__Records for the exercise__.
####################

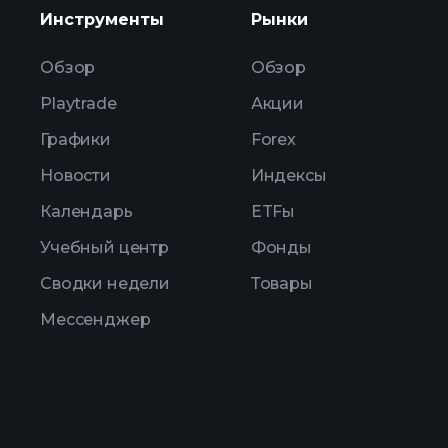
Инструменты
Рынки
Обзор
Обзор
Playtrade
Акции
Графики
Forex
Новости
Индексы
Календарь
ETFы
Учебный центр
Фонды
Сводки недели
Товары
Мессенджер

####################

__What this task involves__.
Would you retype all the material above exactly, apart from its pictures?

__Answer to the problem__.
Инструменты
Рынки
Обзор
Обзор
Playtrade
Акции
Графики
Forex
Новости
Индексы
Календарь
ETFы
Учебный центр
Фонды
Сводки недели
Товары
Мессенджер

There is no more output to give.